Work required | Scan the records below for the line with "Geschäfte, je nach" and the line with "билет в Нижний парк Петергофа4. ТрансферНе", and retype that range exactly, both ends included, pictures excepted.

Exercise input |
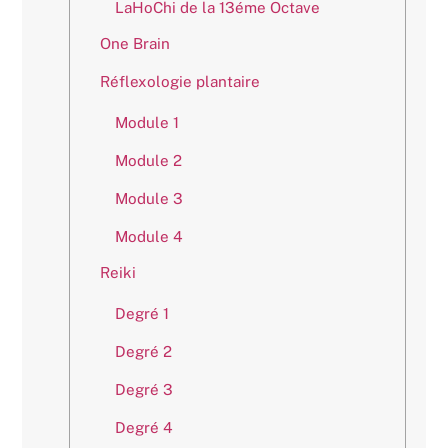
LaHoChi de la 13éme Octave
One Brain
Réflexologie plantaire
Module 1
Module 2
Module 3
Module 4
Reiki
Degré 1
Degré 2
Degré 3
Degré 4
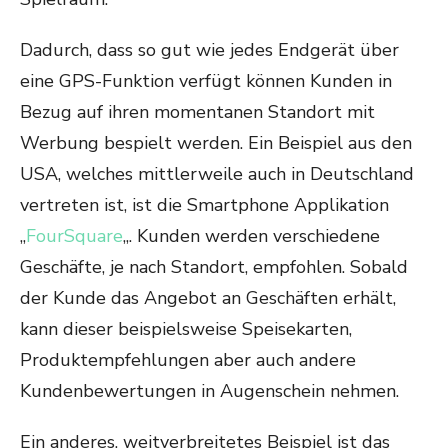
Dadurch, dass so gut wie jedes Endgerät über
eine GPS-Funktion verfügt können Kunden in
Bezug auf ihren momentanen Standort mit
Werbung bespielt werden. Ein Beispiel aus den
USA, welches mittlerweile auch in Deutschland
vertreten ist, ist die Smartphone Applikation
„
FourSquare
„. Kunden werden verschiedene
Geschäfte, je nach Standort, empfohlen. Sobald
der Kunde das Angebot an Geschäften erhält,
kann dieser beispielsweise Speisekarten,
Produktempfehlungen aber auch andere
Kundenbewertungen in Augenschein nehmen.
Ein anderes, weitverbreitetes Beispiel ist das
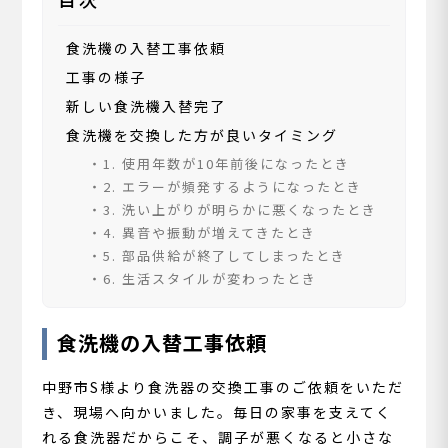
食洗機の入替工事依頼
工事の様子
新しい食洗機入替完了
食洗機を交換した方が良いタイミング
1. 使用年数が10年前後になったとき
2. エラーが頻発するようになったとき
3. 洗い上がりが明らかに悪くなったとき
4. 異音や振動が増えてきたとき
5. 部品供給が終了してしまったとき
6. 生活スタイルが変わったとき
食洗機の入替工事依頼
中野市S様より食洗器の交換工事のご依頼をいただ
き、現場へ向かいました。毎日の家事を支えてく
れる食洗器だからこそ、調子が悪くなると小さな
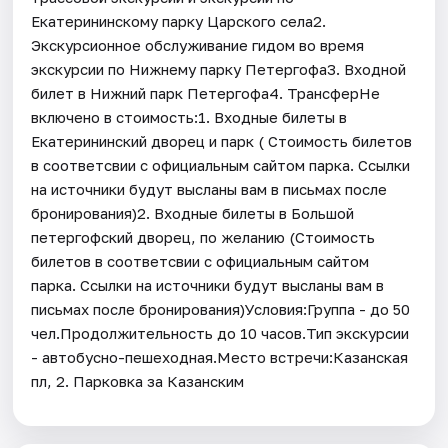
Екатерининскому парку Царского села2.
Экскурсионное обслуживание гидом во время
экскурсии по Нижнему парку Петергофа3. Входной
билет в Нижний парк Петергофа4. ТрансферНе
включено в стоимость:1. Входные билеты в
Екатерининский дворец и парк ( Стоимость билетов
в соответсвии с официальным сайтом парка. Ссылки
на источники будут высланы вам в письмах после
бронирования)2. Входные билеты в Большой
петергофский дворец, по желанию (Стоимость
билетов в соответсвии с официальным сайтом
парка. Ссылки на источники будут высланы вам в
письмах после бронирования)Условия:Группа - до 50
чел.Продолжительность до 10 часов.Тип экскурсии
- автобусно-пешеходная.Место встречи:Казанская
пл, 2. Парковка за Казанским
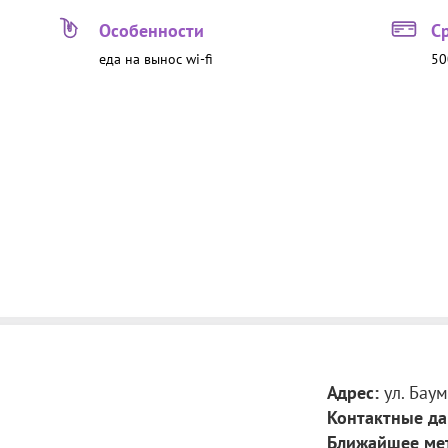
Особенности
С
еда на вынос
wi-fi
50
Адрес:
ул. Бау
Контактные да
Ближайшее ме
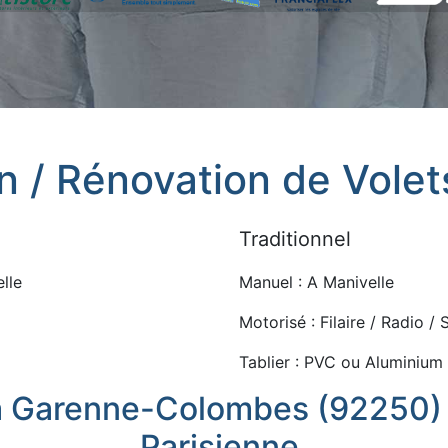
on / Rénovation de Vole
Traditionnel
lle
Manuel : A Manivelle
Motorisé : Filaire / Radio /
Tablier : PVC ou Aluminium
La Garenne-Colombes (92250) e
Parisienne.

Expected output |
Geschäfte, je nach Standort, empfohlen. Sobald
der Kunde das Angebot an Geschäften erhält,
kann dieser beispielsweise Speisekarten,
Produktempfehlungen aber auch andere
Kundenbewertungen in Augenschein nehmen.
Ein anderes, weitverbreitetes Beispiel ist das
食洗機の入替工事依頼
工事の様子
新しい食洗機入替完了
食洗機を交換した方が良いタイミング
1. 使用年数が10年前後になったとき
2. エラーが頻発するようになったとき
3. 洗い上がりが明らかに悪くなったとき
4. 異音や振動が増えてきたとき
5. 部品供給が終了してしまったとき
6. 生活スタイルが変わったとき
食洗機の入替工事依頼
中野市S様より食洗器の交換工事のご依頼をいただ
き、現場へ向かいました。毎日の家事を支えてく
れる食洗器だからこそ、調子が悪くなると小さな
Екатерининскому парку Царского села2.
Экскурсионное обслуживание гидом во время
экскурсии по Нижнему парку Петергофа3. Входной
билет в Нижний парк Петергофа4. ТрансферНе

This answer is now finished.